__EXERCISE DIRECTIONS__
Among the entries that follow, some lines contain the word "schránkový". Show all of them.

[Dataset entries]
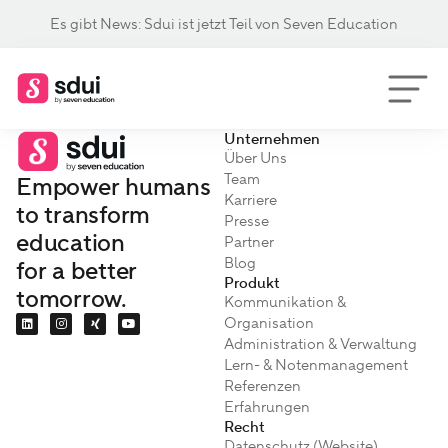
Es gibt News: Sdui ist jetzt Teil von Seven Education
Unternehmen
Über Uns
Team
Empower humans
Karriere
to transform
Presse
education
Partner
Blog
for a better
Produkt
tomorrow.
Kommunikation &
Organisation
Administration & Verwaltung
Lern- & Notenmanagement
Referenzen
Erfahrungen
Recht
Datenschutz (Website)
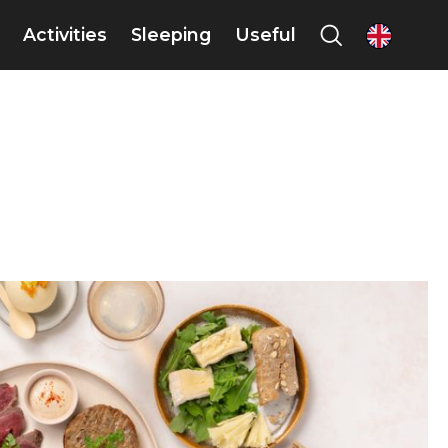
Activities
Sleeping
Useful
en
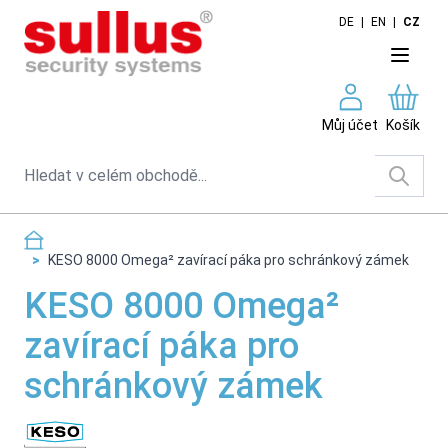
Skip to Content
DE
|
EN
|
CZ
Můj účet
Košík
Search
>
KESO 8000 Omega² zavírací páka pro schránkový zámek
KESO 8000 Omega²
zavírací páka pro
schránkový zámek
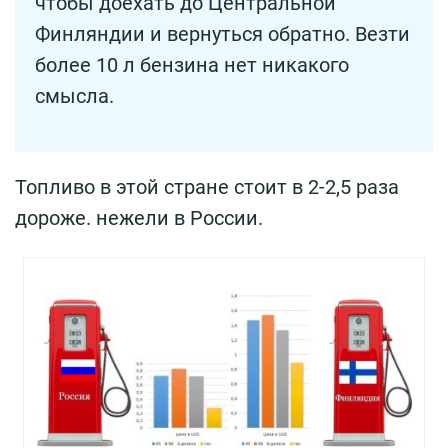
чтобы доехать до Центральной
Финляндии и вернуться обратно. Везти
более 10 л бензина нет никакого
смысла.
Топливо в этой стране стоит в 2-2,5 раза
дороже. нежели в России.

__RESULT OF THIS EXERCISE__
KESO 8000 Omega² zavírací páka pro schránkový zámek
schránkový zámek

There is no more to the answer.